WORK TO BE COMPLETED:
Retype every line from the start of the data down to and including the line with "ake this one-size-fits-all". Skip the pictures.

(Saved entries)

######

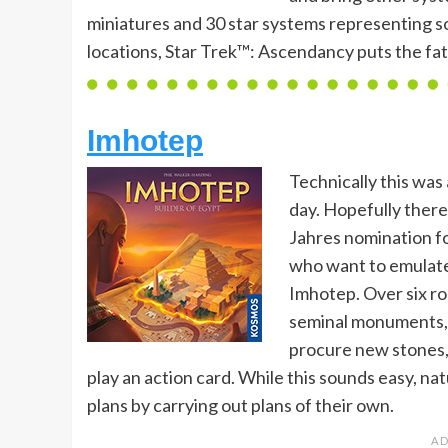
miniatures and 30 star systems representing s
locations, Star Trek™: Ascendancy puts the fat
Imhotep
Technically this was 
day. Hopefully there 
Jahres nomination f
who want to emulate
Imhotep. Over six r
seminal monuments, a
procure new stones, 
play an action card. While this sounds easy, na
plans by carrying out plans of their own.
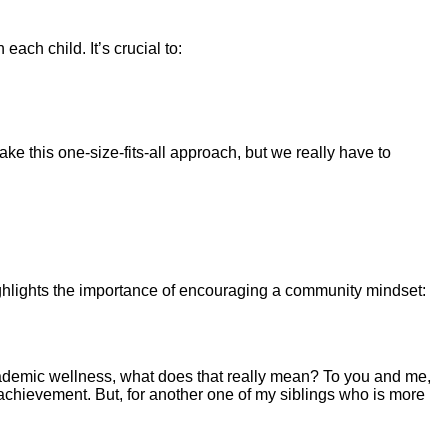
each child. It’s crucial to:
ake this one-size-fits-all approach, but we really have to
ghlights the importance of encouraging a community mindset:
ademic wellness, what does that really mean? To you and me,
c achievement. But, for another one of my siblings who is more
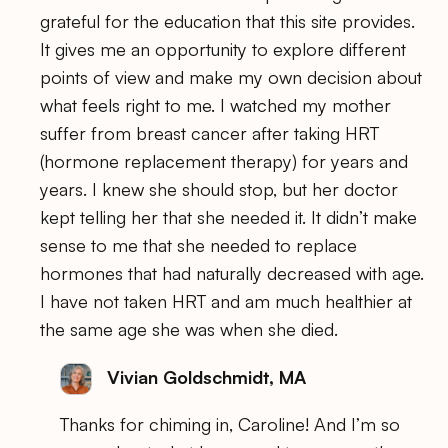
grateful for the education that this site provides.
It gives me an opportunity to explore different
points of view and make my own decision about
what feels right to me. I watched my mother
suffer from breast cancer after taking HRT
(hormone replacement therapy) for years and
years. I knew she should stop, but her doctor
kept telling her that she needed it. It didn’t make
sense to me that she needed to replace
hormones that had naturally decreased with age.
I have not taken HRT and am much healthier at
the same age she was when she died.
Vivian Goldschmidt, MA
Thanks for chiming in, Caroline! And I’m so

######

TASK ANSWER:
miniatures and 30 star systems representing s
locations, Star Trek™: Ascendancy puts the fat
Imhotep
Technically this was 
day. Hopefully there 
Jahres nomination f
who want to emulate
Imhotep. Over six r
seminal monuments, a
procure new stones, 
play an action card. While this sounds easy, na
plans by carrying out plans of their own.
each child. It’s crucial to:
ake this one-size-fits-all approach, but we really have to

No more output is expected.